I'm using es 5.4 for searching purpose. I test it on single-node cluster and I've done the warmup to take advantage of the filesystem cache. After using profile to track the query, I found that the bottleneck is the time that collector took.

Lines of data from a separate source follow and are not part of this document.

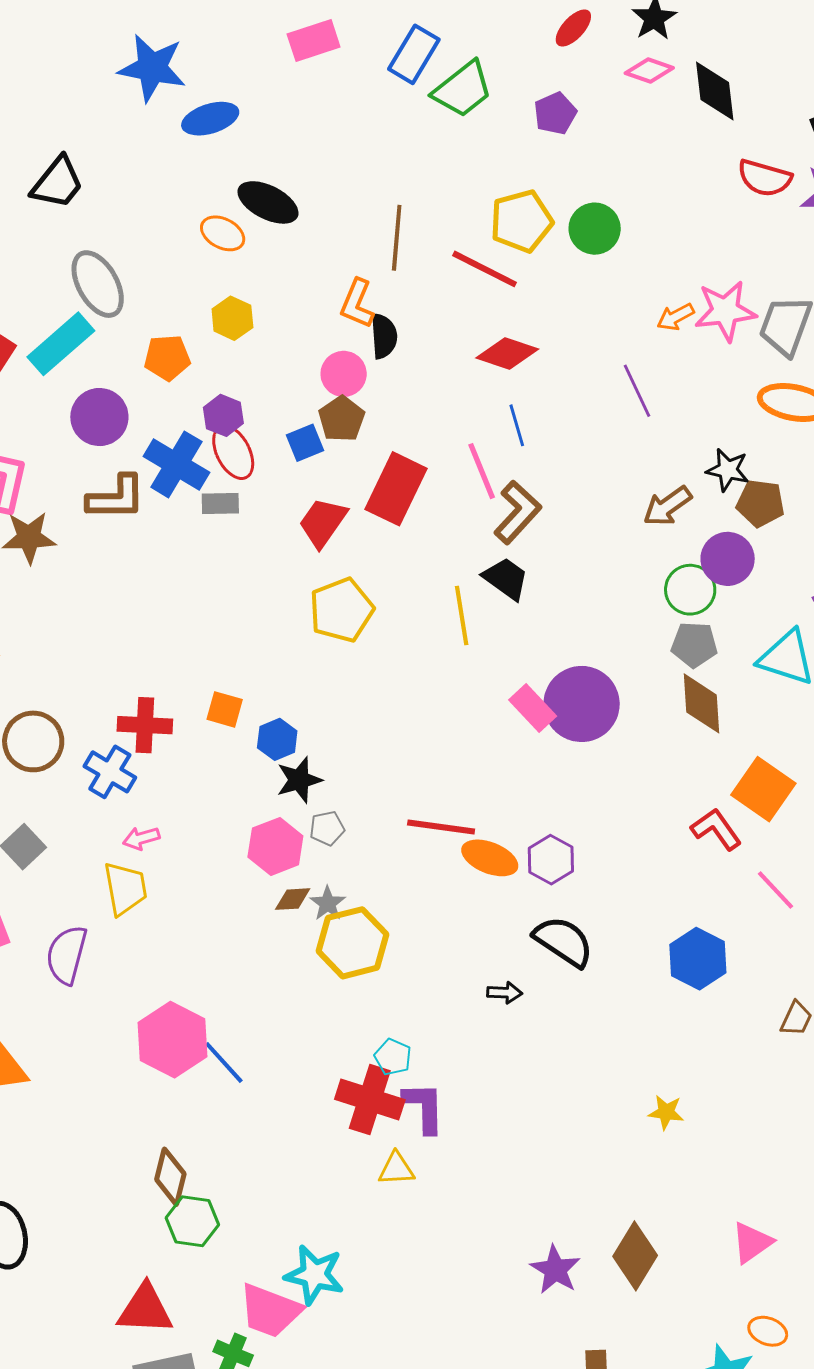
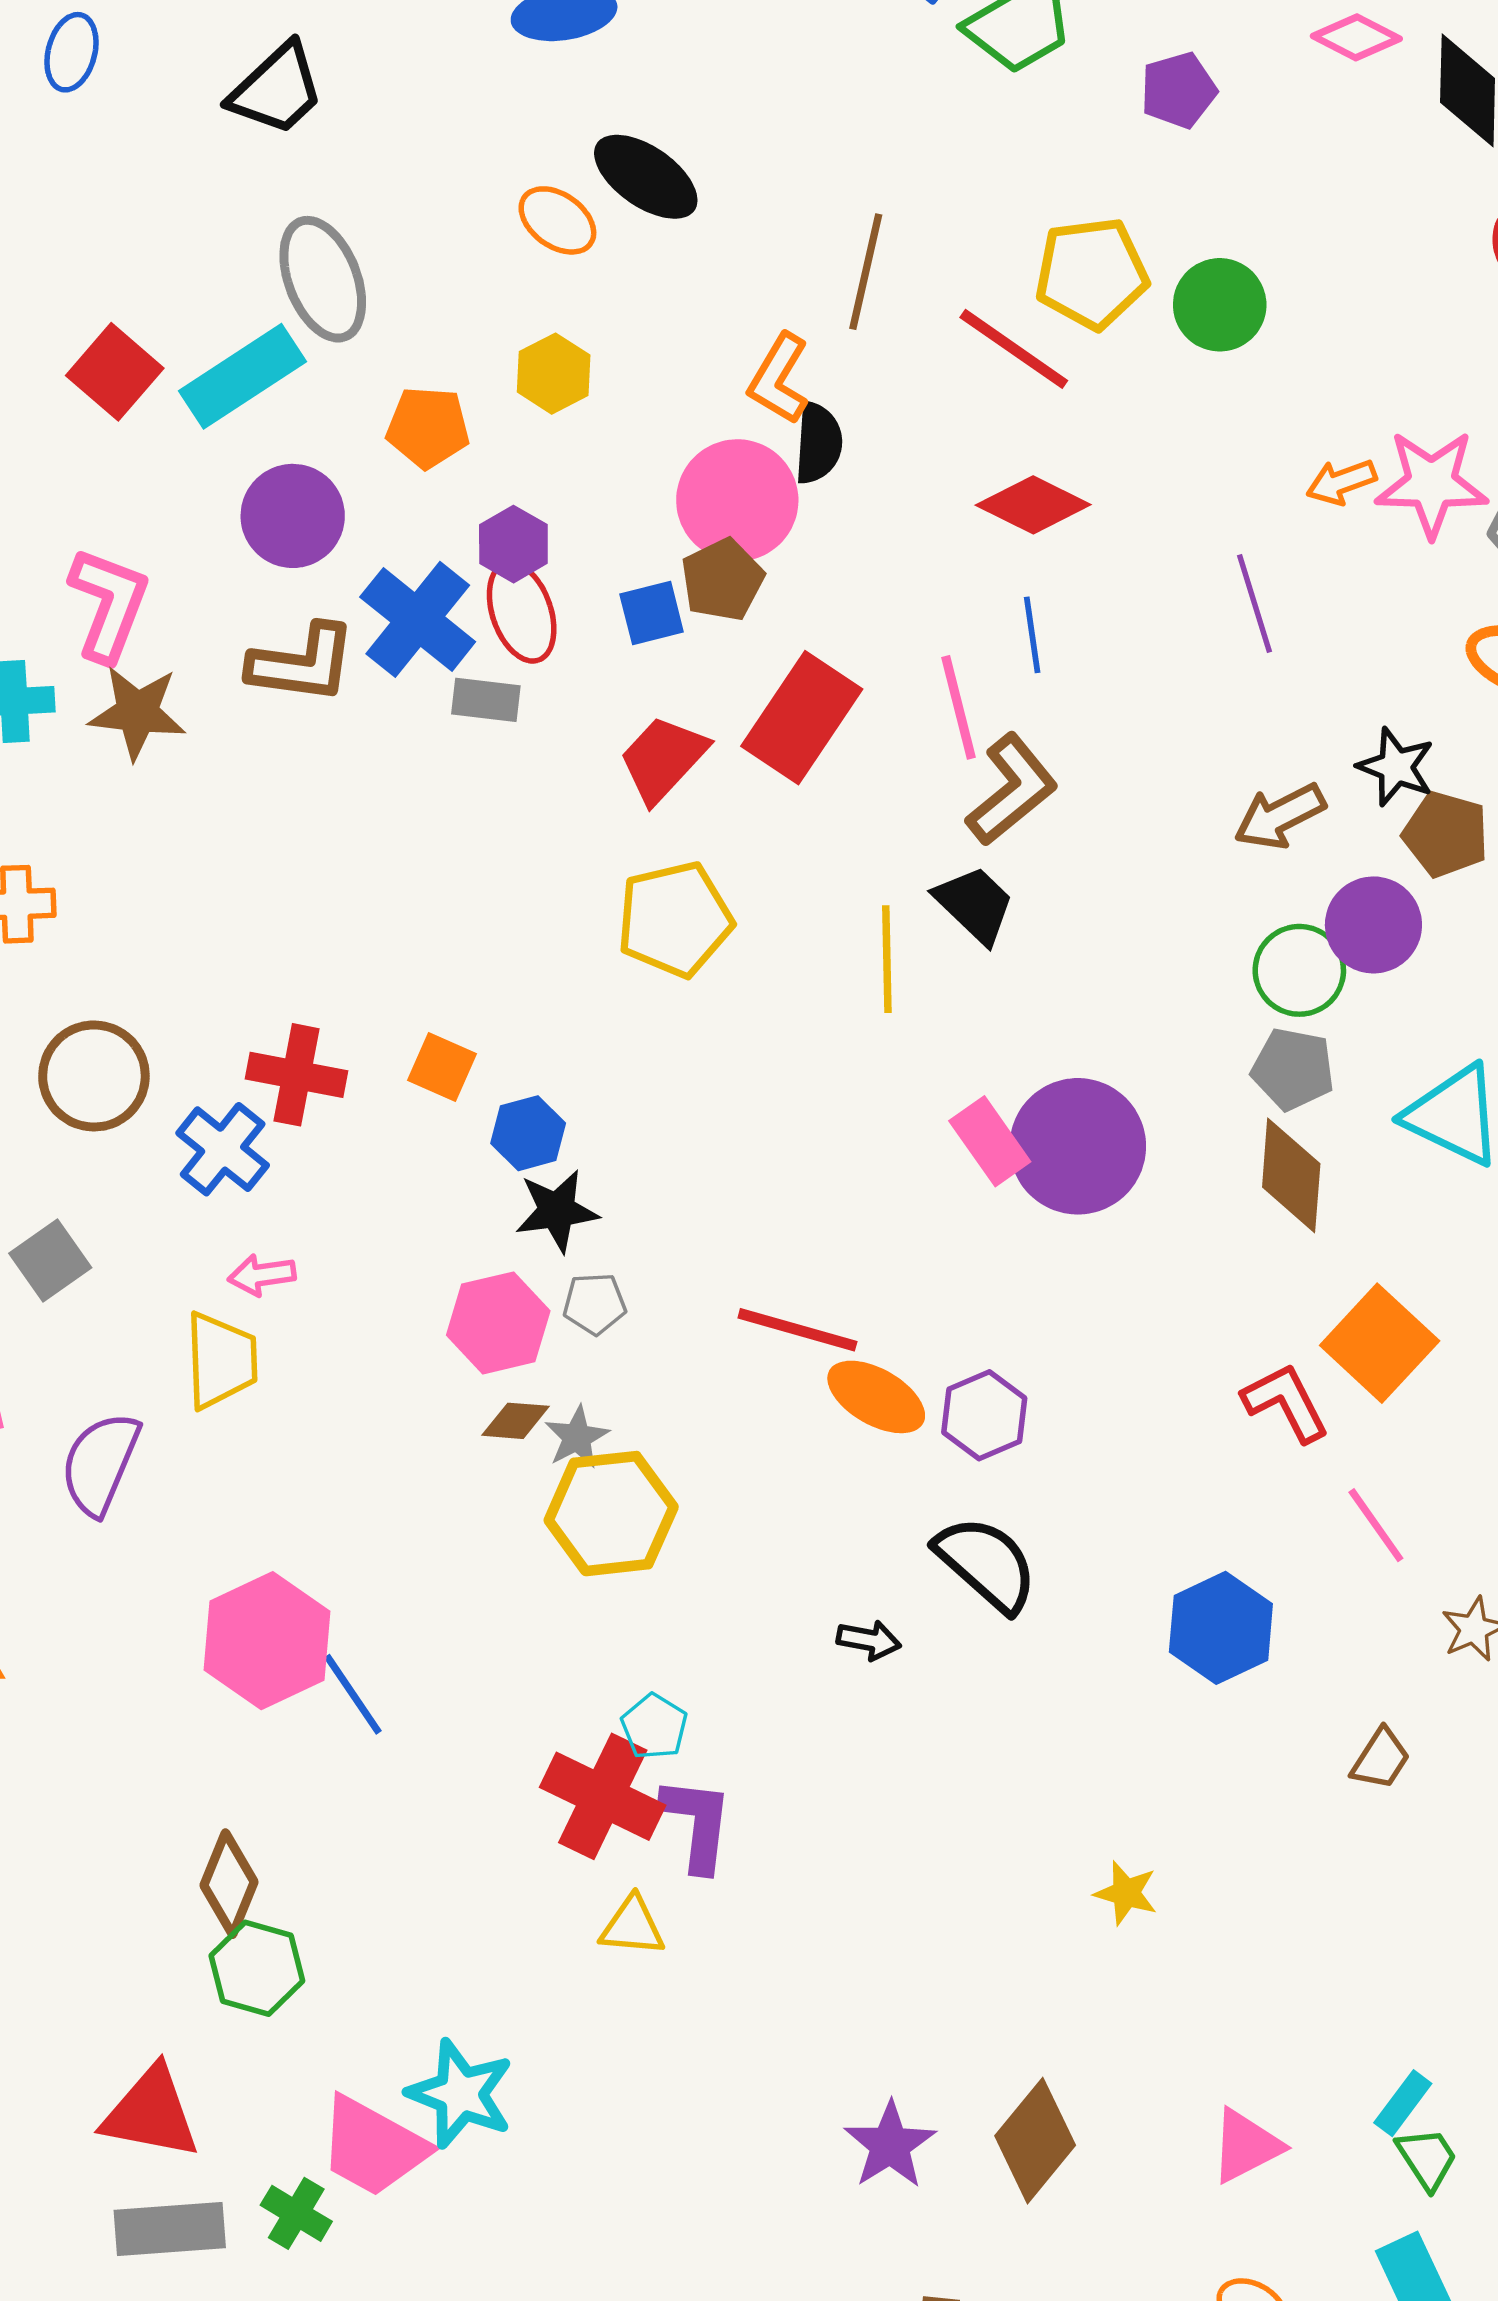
pink circle: (344, 374) -> (737, 500), size x1.5

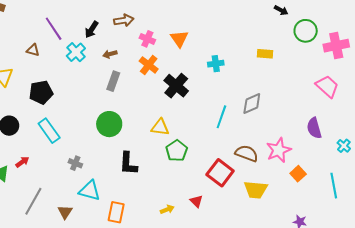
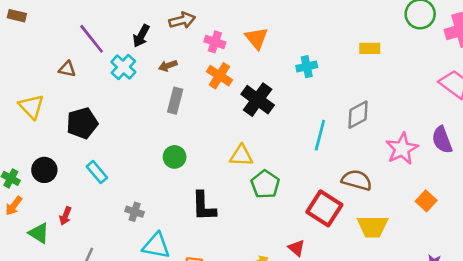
green circle: (109, 124) -> (175, 157), size x0.7
cyan rectangle: (49, 131) -> (97, 172), size x0.7
pink star: (279, 150) -> (402, 149), moved
red arrow: (22, 162) -> (65, 216), turned 152

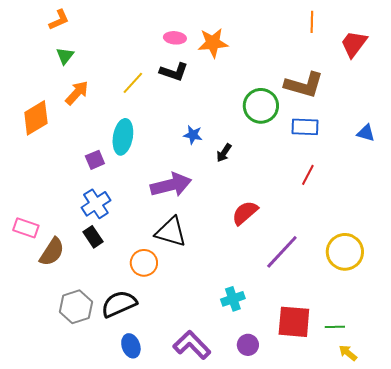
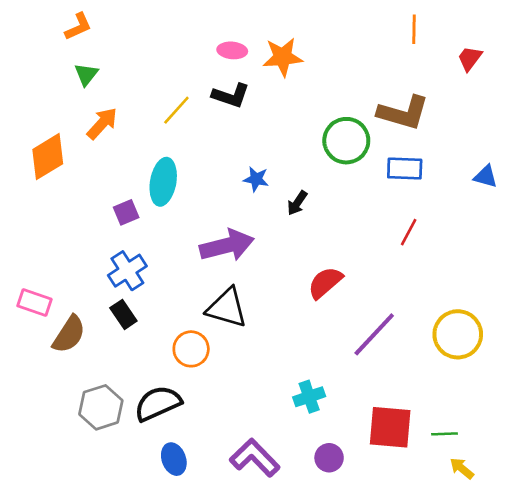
red trapezoid: (354, 44) -> (470, 58), size x0.7

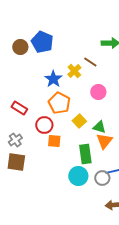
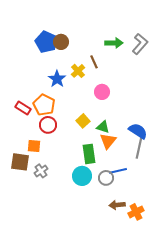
brown circle: (20, 47) -> (61, 42), moved
brown line: (90, 62) -> (94, 62), turned 32
orange pentagon: (59, 103) -> (44, 105), moved
gray cross: (15, 140) -> (41, 171), moved
orange square: (54, 141) -> (34, 146), moved

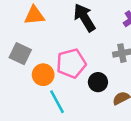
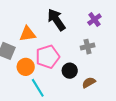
orange triangle: (34, 15) -> (27, 34), moved

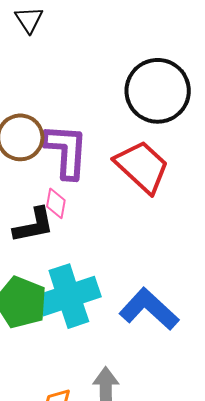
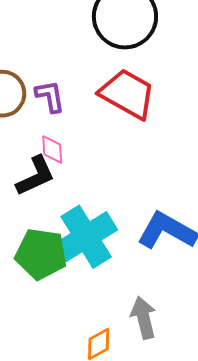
purple L-shape: (66, 151) -> (50, 96), size x0.6

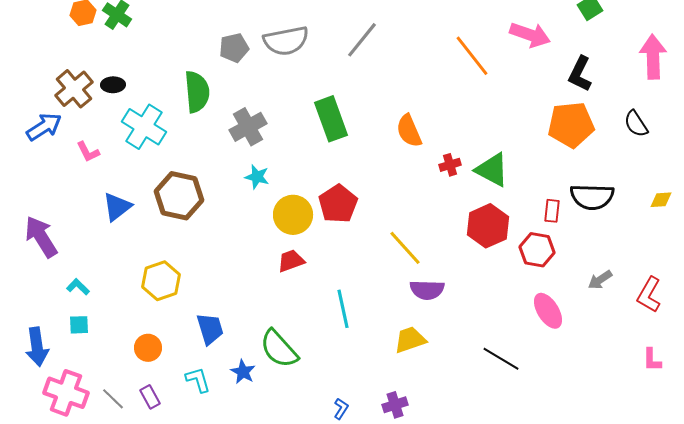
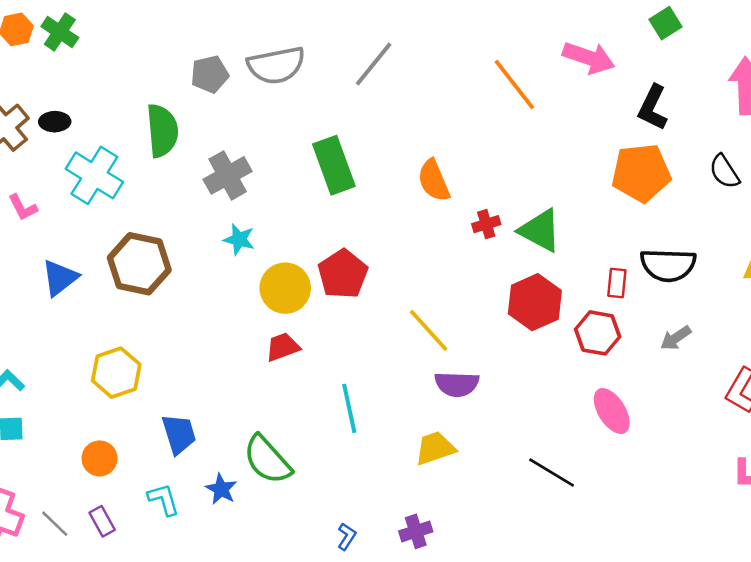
gray arrow: (600, 280) -> (676, 338), moved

But I know nothing about Lucene, so is there someone who can help me find out the reason?
Here is some information that might help:
yellow open ag2 EcWa1psbQTGFQMXXEb7cxw 5 1 1858557 0 21.4gb 21.4gb
yellow open ag4 zYl27gx4SE6sxYWmKvhlbg 5 1 1858557 0 21.9gb 21.9gb
new_mappings = {
"properties": {
"title": {"type": "string", "index": "analyzed", "fielddata": {"loading": "eager"}},
"title_embed": {"type": "double", "index": "no"},
"original_title": {"type": "string", "index": "analyzed", "analyzer": "standard", "fielddata": {"loading": "eager"}},
"did3": {"type": "string", "index": "not_analyzed"},
}
}
"query" : [
{
"type" : "BooleanQuery",
"description" : "(title:布洛芬 title:怎么 title:吃) #*:*",
"time" : "92.79337100ms",
"time_in_nanos" : 92793371,
"breakdown" : {
"score" : 29564125,
"build_scorer_count" : 19,
"match_count" : 0,
"create_weight" : 617567,
"next_doc" : 61540491,
"match" : 0,
"create_weight_count" : 1,
"next_doc_count" : 371324,
"score_count" : 371305,
"build_scorer" : 328539,
"advance" : 0,
"advance_count" : 0
},
"children" : [
{
"type" : "BooleanQuery",
"description" : "title:布洛芬 title:怎么 title:吃",
"time" : "1.002629000ms",
"time_in_nanos" : 1002629,
"breakdown" : {
"score" : 97239,
"build_scorer_count" : 19,
"match_count" : 0,
"create_weight" : 584356,
"next_doc" : 0,
"match" : 0,
"create_weight_count" : 1,
"next_doc_count" : 0,
"score_count" : 274,
"build_scorer" : 223048,
"advance" : 97410,
"advance_count" : 282
},
"children" : [
{
"type" : "TermQuery",
"description" : "title:布洛芬",
"time" : "0.3505020000ms",
"time_in_nanos" : 350502,
"breakdown" : {
"score" : 39183,
"build_scorer_count" : 19,
"match_count" : 0,
"create_weight" : 228549,
"next_doc" : 0,
"match" : 0,
"create_weight_count" : 1,
"next_doc_count" : 0,
"score_count" : 209,
"build_scorer" : 48728,
"advance" : 33598,
"advance_count" : 215
}
},
{
"type" : "TermQuery",
"description" : "title:怎么",
"time" : "0.2092470000ms",
"time_in_nanos" : 209247,
"breakdown" : {
"score" : 9412,
"build_scorer_count" : 19,
"match_count" : 0,
"create_weight" : 173662,
"next_doc" : 0,
"match" : 0,
"create_weight_count" : 1,
"next_doc_count" : 0,
"score_count" : 38,
"build_scorer" : 19015,
"advance" : 7058,
"advance_count" : 42
}
},
{
"type" : "TermQuery",
"description" : "title:吃",
"time" : "0.1768110000ms",
"time_in_nanos" : 176811,
"breakdown" : {
"score" : 8493,
"build_scorer_count" : 19,
"match_count" : 0,
"create_weight" : 150380,
"next_doc" : 0,
"match" : 0,
"create_weight_count" : 1,
"next_doc_count" : 0,
"score_count" : 28,
"build_scorer" : 12977,
"advance" : 4881,
"advance_count" : 32
}
}
]
},
{
"type" : "MatchAllDocsQuery",
"description" : "*:*",
"time" : "20.80319200ms",
"time_in_nanos" : 20803192,
"breakdown" : {
"score" : 0,
"build_scorer_count" : 19,
"match_count" : 0,
"create_weight" : 12729,
"next_doc" : 20354734,
"match" : 0,
"create_weight_count" : 1,
"next_doc_count" : 371324,
"score_count" : 0,
"build_scorer" : 64385,
"advance" : 0,
"advance_count" : 0
}
}
]
}
],
"rewrite_time" : 5252,
"collector" : [
{
"name" : "CancellableCollector",
"reason" : "search_cancelled",
"time" : "108.8903900ms",
"time_in_nanos" : 108890390,
"children" : [
{
"name" : "SimpleTopScoreDocCollector",
"reason" : "search_top_hits",
"time" : "72.30302100ms",
"time_in_nanos" : 72303021
}
]
}
]
}
]
I don't know whether it is because the size of single doc is too large so that it took too much time to collect documents from the disk.